About this task
The expected reply is all of the data, returned exactly.

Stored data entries
++++++++++

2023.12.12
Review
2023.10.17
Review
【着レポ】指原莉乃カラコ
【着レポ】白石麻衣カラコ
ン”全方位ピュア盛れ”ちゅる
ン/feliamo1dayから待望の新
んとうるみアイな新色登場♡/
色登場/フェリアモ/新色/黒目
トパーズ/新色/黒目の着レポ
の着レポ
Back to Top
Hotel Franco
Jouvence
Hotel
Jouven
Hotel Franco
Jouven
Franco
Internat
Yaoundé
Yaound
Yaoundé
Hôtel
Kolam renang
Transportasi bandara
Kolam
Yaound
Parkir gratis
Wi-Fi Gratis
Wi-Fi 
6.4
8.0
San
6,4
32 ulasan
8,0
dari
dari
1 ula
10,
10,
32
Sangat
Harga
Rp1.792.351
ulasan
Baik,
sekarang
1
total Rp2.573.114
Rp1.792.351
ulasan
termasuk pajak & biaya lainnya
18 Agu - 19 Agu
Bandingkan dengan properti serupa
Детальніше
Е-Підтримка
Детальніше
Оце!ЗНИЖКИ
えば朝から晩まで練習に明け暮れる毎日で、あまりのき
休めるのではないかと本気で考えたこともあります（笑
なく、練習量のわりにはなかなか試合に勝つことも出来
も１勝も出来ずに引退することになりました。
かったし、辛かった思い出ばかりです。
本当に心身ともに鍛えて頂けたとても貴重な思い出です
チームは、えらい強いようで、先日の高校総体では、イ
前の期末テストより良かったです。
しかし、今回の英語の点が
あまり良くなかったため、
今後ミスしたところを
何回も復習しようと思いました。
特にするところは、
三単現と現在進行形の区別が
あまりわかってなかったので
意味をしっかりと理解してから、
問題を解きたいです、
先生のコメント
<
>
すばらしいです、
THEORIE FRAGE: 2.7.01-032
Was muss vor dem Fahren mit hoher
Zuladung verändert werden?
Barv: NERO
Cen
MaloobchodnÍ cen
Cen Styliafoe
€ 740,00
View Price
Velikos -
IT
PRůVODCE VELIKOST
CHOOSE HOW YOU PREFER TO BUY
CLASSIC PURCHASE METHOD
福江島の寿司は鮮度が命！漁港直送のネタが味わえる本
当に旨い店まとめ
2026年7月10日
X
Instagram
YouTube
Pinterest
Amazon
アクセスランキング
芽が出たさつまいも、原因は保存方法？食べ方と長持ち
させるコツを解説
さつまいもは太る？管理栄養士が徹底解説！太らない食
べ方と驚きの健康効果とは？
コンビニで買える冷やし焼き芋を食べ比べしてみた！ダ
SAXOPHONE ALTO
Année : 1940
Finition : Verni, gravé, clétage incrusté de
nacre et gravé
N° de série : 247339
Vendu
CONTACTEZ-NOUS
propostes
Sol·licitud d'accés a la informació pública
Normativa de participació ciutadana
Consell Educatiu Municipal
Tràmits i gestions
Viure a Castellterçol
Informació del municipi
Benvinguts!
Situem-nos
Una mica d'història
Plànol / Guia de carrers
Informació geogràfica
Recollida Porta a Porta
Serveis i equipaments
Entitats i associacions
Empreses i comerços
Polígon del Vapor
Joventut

++++++++++

Answer space
2023.12.12
Review
2023.10.17
Review
【着レポ】指原莉乃カラコ
【着レポ】白石麻衣カラコ
ン”全方位ピュア盛れ”ちゅる
ン/feliamo1dayから待望の新
んとうるみアイな新色登場♡/
色登場/フェリアモ/新色/黒目
トパーズ/新色/黒目の着レポ
の着レポ
Back to Top
Hotel Franco
Jouvence
Hotel
Jouven
Hotel Franco
Jouven
Franco
Internat
Yaoundé
Yaound
Yaoundé
Hôtel
Kolam renang
Transportasi bandara
Kolam
Yaound
Parkir gratis
Wi-Fi Gratis
Wi-Fi 
6.4
8.0
San
6,4
32 ulasan
8,0
dari
dari
1 ula
10,
10,
32
Sangat
Harga
Rp1.792.351
ulasan
Baik,
sekarang
1
total Rp2.573.114
Rp1.792.351
ulasan
termasuk pajak & biaya lainnya
18 Agu - 19 Agu
Bandingkan dengan properti serupa
Детальніше
Е-Підтримка
Детальніше
Оце!ЗНИЖКИ
えば朝から晩まで練習に明け暮れる毎日で、あまりのき
休めるのではないかと本気で考えたこともあります（笑
なく、練習量のわりにはなかなか試合に勝つことも出来
も１勝も出来ずに引退することになりました。
かったし、辛かった思い出ばかりです。
本当に心身ともに鍛えて頂けたとても貴重な思い出です
チームは、えらい強いようで、先日の高校総体では、イ
前の期末テストより良かったです。
しかし、今回の英語の点が
あまり良くなかったため、
今後ミスしたところを
何回も復習しようと思いました。
特にするところは、
三単現と現在進行形の区別が
あまりわかってなかったので
意味をしっかりと理解してから、
問題を解きたいです、
先生のコメント
<
>
すばらしいです、
THEORIE FRAGE: 2.7.01-032
Was muss vor dem Fahren mit hoher
Zuladung verändert werden?
Barv: NERO
Cen
MaloobchodnÍ cen
Cen Styliafoe
€ 740,00
View Price
Velikos -
IT
PRůVODCE VELIKOST
CHOOSE HOW YOU PREFER TO BUY
CLASSIC PURCHASE METHOD
福江島の寿司は鮮度が命！漁港直送のネタが味わえる本
当に旨い店まとめ
2026年7月10日
X
Instagram
YouTube
Pinterest
Amazon
アクセスランキング
芽が出たさつまいも、原因は保存方法？食べ方と長持ち
させるコツを解説
さつまいもは太る？管理栄養士が徹底解説！太らない食
べ方と驚きの健康効果とは？
コンビニで買える冷やし焼き芋を食べ比べしてみた！ダ
SAXOPHONE ALTO
Année : 1940
Finition : Verni, gravé, clétage incrusté de
nacre et gravé
N° de série : 247339
Vendu
CONTACTEZ-NOUS
propostes
Sol·licitud d'accés a la informació pública
Normativa de participació ciutadana
Consell Educatiu Municipal
Tràmits i gestions
Viure a Castellterçol
Informació del municipi
Benvinguts!
Situem-nos
Una mica d'història
Plànol / Guia de carrers
Informació geogràfica
Recollida Porta a Porta
Serveis i equipaments
Entitats i associacions
Empreses i comerços
Polígon del Vapor
Joventut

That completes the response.